LONDON, Oct 11 (Reuters) – British employers cut their job vacancies in September for the first time in more than two and a half years and reduced their hiring again, a recruiter industry body said on Wednesday, indicating that Labor market slowdown.
In a set of data that the Bank of England will use to decide whether it should resume raising interest rates in November or keep them on hold, a contraction in vacancies and demand for staff since February 2021 Represents the first decline, the Recruitment and Employment Confederation (REC) said.
However, the decline was modest and mostly in the public sector.
Similarly, permanent employee hiring declined over the year, but the decline was less severe than the sharp decline in August and less than the July cut.
REC chief executive Neil Carberry said the latest figures showed the decline in the jobs market was leveling off.
“It looks like a market that is approaching year-long recession lows,” Carberry said. “And the relative buoyancy of the private sector is likely to drive this more positive outlook.”
Samuel Toombs, economist at consultancy Pantheon Macroeconomics, said the survey suggests month-on-month growth in wages will slow later this year, making more BOE rate hikes less likely in the near term.
REC, which publishes the data with KPMG, said starting salaries had the smallest increase in two and a half years and there were reports of pressure on company budgets.

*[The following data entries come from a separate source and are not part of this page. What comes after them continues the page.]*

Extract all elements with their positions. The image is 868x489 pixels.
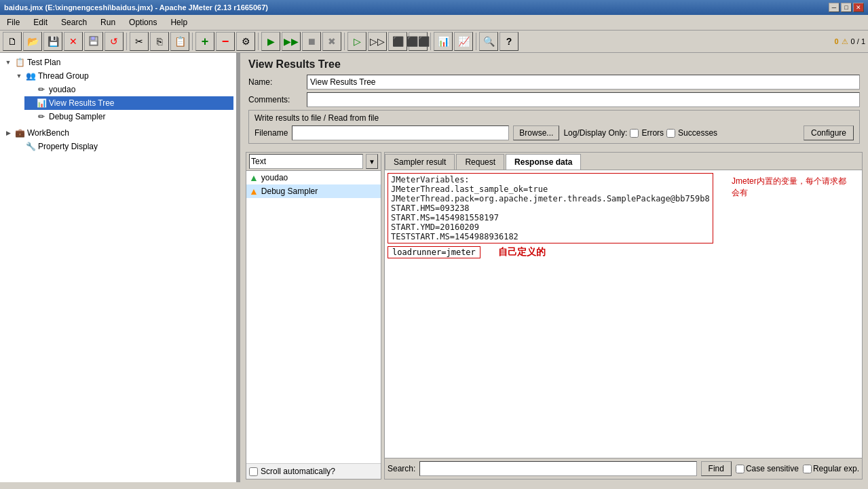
menu-file[interactable]: File xyxy=(3,16,24,28)
close-button[interactable]: ✕ xyxy=(853,3,864,12)
tree-label-property-display: Property Display xyxy=(38,142,98,151)
result-item-debug-sampler[interactable]: ▲ Debug Sampler xyxy=(246,184,381,198)
svg-rect-2 xyxy=(90,41,97,45)
dropdown-arrow-icon[interactable]: ▼ xyxy=(366,154,378,169)
new-button[interactable]: 🗋 xyxy=(3,32,22,51)
menu-run[interactable]: Run xyxy=(96,16,119,28)
menu-search[interactable]: Search xyxy=(57,16,91,28)
search-button[interactable]: 🔍 xyxy=(479,32,498,51)
tab-request[interactable]: Request xyxy=(456,154,504,170)
menu-bar: File Edit Search Run Options Help xyxy=(0,15,868,31)
browse-button[interactable]: Browse... xyxy=(513,125,559,140)
tree-item-debug-sampler[interactable]: ✏ Debug Sampler xyxy=(24,110,233,123)
comments-input[interactable] xyxy=(307,92,860,107)
results-area: ▼ ▲ youdao ▲ Debug Sampler Scroll automa… xyxy=(240,149,868,482)
configure-button[interactable]: Configure xyxy=(804,125,854,140)
case-sensitive-checkbox[interactable] xyxy=(736,465,744,473)
tree-item-youdao[interactable]: ✏ youdao xyxy=(24,83,233,96)
paste-button[interactable]: 📋 xyxy=(170,32,189,51)
remove-button[interactable]: − xyxy=(216,32,235,51)
start-button[interactable]: ▶ xyxy=(261,32,280,51)
tree-label-youdao: youdao xyxy=(49,85,75,94)
remote-stop-all-button[interactable]: ⬛⬛ xyxy=(409,32,428,51)
expand-spacer3 xyxy=(24,111,35,122)
close-button2[interactable]: ✕ xyxy=(64,32,83,51)
tree-item-test-plan[interactable]: ▼ 📋 Test Plan xyxy=(3,56,233,69)
title-bar: baidus.jmx (E:\xingnengceshi\baidus.jmx)… xyxy=(0,0,868,15)
youdao-icon: ✏ xyxy=(35,83,48,96)
maximize-button[interactable]: □ xyxy=(841,3,852,12)
debug-sampler-status-icon: ▲ xyxy=(249,186,259,197)
results-list: ▲ youdao ▲ Debug Sampler xyxy=(246,171,381,463)
response-line-1: JMeterVariables: xyxy=(391,175,710,184)
tree-item-property-display[interactable]: 🔧 Property Display xyxy=(14,140,233,153)
add-button[interactable]: + xyxy=(195,32,214,51)
expand-spacer4 xyxy=(14,141,24,152)
results-list-header: ▼ xyxy=(246,153,381,171)
minimize-button[interactable]: ─ xyxy=(829,3,839,12)
view-results-icon: 📊 xyxy=(35,97,48,109)
search-input[interactable] xyxy=(419,461,696,476)
search-label: Search: xyxy=(388,464,415,473)
save-template-button[interactable]: 💾 xyxy=(43,32,62,51)
tree-item-workbench[interactable]: ▶ 💼 WorkBench xyxy=(3,126,233,140)
remote-stop-button[interactable]: ⬛ xyxy=(388,32,407,51)
menu-help[interactable]: Help xyxy=(166,16,191,28)
response-line-5: START.MS=1454981558197 xyxy=(391,213,710,222)
expand-icon: ▼ xyxy=(3,57,14,68)
result-item-youdao[interactable]: ▲ youdao xyxy=(246,171,381,184)
scroll-auto-checkbox[interactable] xyxy=(249,467,258,476)
test-counter: 0 / 1 xyxy=(851,37,865,45)
tree-item-view-results-tree[interactable]: 📊 View Results Tree xyxy=(24,96,233,110)
tree-label-test-plan: Test Plan xyxy=(27,58,60,67)
thread-group-icon: 👥 xyxy=(24,70,37,82)
help-button[interactable]: ? xyxy=(499,32,518,51)
successes-label: Successes xyxy=(678,128,717,138)
tab-sampler-result[interactable]: Sampler result xyxy=(385,154,455,170)
separator6 xyxy=(476,33,476,50)
start-no-pauses-button[interactable]: ▶▶ xyxy=(282,32,301,51)
toggle-button[interactable]: ⚙ xyxy=(236,32,255,51)
stop-button[interactable]: ⏹ xyxy=(302,32,321,51)
text-dropdown[interactable] xyxy=(249,154,363,169)
copy-button[interactable]: ⎘ xyxy=(150,32,169,51)
find-button[interactable]: Find xyxy=(701,461,732,476)
warn-icon: ⚠ xyxy=(842,37,848,46)
response-line-3: JMeterThread.pack=org.apache.jmeter.thre… xyxy=(391,194,710,203)
comments-label: Comments: xyxy=(248,95,303,104)
warning-count: 0 xyxy=(834,37,838,45)
response-data-box: JMeterVariables: JMeterThread.last_sampl… xyxy=(388,173,713,243)
cut-button[interactable]: ✂ xyxy=(130,32,149,51)
open-button[interactable]: 📂 xyxy=(23,32,42,51)
separator5 xyxy=(430,33,431,50)
debug-sampler-icon: ✏ xyxy=(35,111,48,123)
name-row: Name: xyxy=(248,75,860,90)
test-plan-icon: 📋 xyxy=(14,56,26,69)
report1-button[interactable]: 📊 xyxy=(434,32,453,51)
panel-title: View Results Tree xyxy=(248,58,860,71)
shutdown-button[interactable]: ✖ xyxy=(322,32,341,51)
menu-options[interactable]: Options xyxy=(125,16,161,28)
filename-input[interactable] xyxy=(292,125,509,140)
save-button[interactable] xyxy=(84,32,103,51)
expand-spacer2 xyxy=(24,98,35,109)
name-input[interactable] xyxy=(307,75,860,90)
main-layout: ▼ 📋 Test Plan ▼ 👥 Thread Group ✏ youdao … xyxy=(0,53,868,482)
scroll-auto-row: Scroll automatically? xyxy=(246,463,381,479)
report2-button[interactable]: 📈 xyxy=(454,32,473,51)
errors-checkbox[interactable] xyxy=(630,129,639,138)
content-panel: View Results Tree Name: Comments: Write … xyxy=(240,53,868,482)
revert-button[interactable]: ↺ xyxy=(105,32,124,51)
toolbar: 🗋 📂 💾 ✕ ↺ ✂ ⎘ 📋 + − ⚙ ▶ ▶▶ ⏹ ✖ ▷ ▷▷ ⬛ ⬛⬛… xyxy=(0,31,868,53)
tab-response-data[interactable]: Response data xyxy=(506,154,581,170)
loadrunner-value: loadrunner=jmeter xyxy=(388,246,480,258)
separator3 xyxy=(258,33,259,50)
tree-item-thread-group[interactable]: ▼ 👥 Thread Group xyxy=(14,69,233,83)
name-label: Name: xyxy=(248,77,303,87)
remote-start-button[interactable]: ▷ xyxy=(347,32,366,51)
search-row: Search: Find Case sensitive Regular exp. xyxy=(385,458,862,479)
successes-checkbox[interactable] xyxy=(666,129,675,138)
regular-exp-checkbox[interactable] xyxy=(803,465,812,473)
menu-edit[interactable]: Edit xyxy=(29,16,52,28)
remote-start-all-button[interactable]: ▷▷ xyxy=(368,32,387,51)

The BOE said last month that August’s REC data could indicate a slowdown in wage growth as it left interest rates on hold after 14 consecutive hikes.
Other measures of pay have also pointed to a reduction in pressure on employers to raise wages, but so far the main official measure of earnings growth for workers in Britain is running at a record high.
REC said spending on temporary workers increased for the first time since July 2020, following a decline in August.
It said companies in the hospitality, engineering, logistics and healthcare sectors continued to have very strong demand for employees.